Crude prices gained over the week despite the huge weekly build in US inventories as reported by the Energy Information Administration (EIA). Stockpiles rose by 7.9 million barrels, taking the cumulative increase to 30 million barrels over the last seven weeks. Brent crude rose to $62.51 per barrel while WTI advanced to 57.24.
Bullish signs for the oil price continue to emerge amid positive China manufacturing data and falling US rig counts. The number of US oil and gas rigs fell for the 11th time in the last 12 weeks. According to Baker Hughes, the total number of active oil rigs in the US decreased to 684. This brings the total oil and gas rig count down to 817, which is 250 rigs down from this time last year.
The consecutive drops in the US rig count makes WTI crude oil prices at the level of mid or low $50s unsustainable.
It also raises questions about the production forecasts being put out by the EIA as well as the International Energy Agency (IEA) and the narrative that suggests there will still be plenty of oil being produced even if prices remain in the low $50s range.
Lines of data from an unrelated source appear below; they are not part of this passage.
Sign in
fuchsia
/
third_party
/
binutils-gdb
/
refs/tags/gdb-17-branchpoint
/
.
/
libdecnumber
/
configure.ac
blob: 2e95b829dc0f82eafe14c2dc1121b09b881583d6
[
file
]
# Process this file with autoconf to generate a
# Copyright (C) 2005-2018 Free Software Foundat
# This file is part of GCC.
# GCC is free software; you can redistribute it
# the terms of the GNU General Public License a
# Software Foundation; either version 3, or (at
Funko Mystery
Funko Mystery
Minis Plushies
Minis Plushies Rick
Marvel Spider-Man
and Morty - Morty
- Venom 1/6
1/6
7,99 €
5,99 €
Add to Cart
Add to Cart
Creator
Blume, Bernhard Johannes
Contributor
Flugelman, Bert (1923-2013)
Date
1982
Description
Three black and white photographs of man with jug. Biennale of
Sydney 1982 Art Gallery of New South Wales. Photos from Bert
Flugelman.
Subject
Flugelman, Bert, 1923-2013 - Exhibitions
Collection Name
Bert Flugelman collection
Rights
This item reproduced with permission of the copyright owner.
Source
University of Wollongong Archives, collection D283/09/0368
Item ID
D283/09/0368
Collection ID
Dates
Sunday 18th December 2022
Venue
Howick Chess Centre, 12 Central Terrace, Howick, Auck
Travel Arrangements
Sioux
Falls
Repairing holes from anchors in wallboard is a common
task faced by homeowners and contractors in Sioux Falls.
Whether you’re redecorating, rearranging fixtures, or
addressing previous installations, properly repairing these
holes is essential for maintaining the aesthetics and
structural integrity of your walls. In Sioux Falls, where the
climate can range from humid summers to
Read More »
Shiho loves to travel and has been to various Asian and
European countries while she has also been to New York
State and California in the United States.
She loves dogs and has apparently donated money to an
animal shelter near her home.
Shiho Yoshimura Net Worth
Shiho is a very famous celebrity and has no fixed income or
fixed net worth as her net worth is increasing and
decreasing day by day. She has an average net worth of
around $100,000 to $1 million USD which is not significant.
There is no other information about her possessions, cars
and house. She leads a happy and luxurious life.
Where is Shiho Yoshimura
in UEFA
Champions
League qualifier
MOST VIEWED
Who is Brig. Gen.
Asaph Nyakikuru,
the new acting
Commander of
Although economic uncertainty continues to dominate the market, the upward momentum in oil prices encouraged money managers to increase their net-long positions in Brent and WTI crude oil futures for the third week in a row, after months of pessimism.
This is underpinning trading volumes in Brent and WTI, despite concerns about slowing global growth, the US-China trade war and other geopolitical factors that may have otherwise pointed to a supply glut. Brent crude oil futures and options money managers increased their net-long positions by 28,353 contracts to 282,352 contracts in the week ending Nov. 5. WTI net long positions grew by 11,793 contracts to 116,468 over the same period.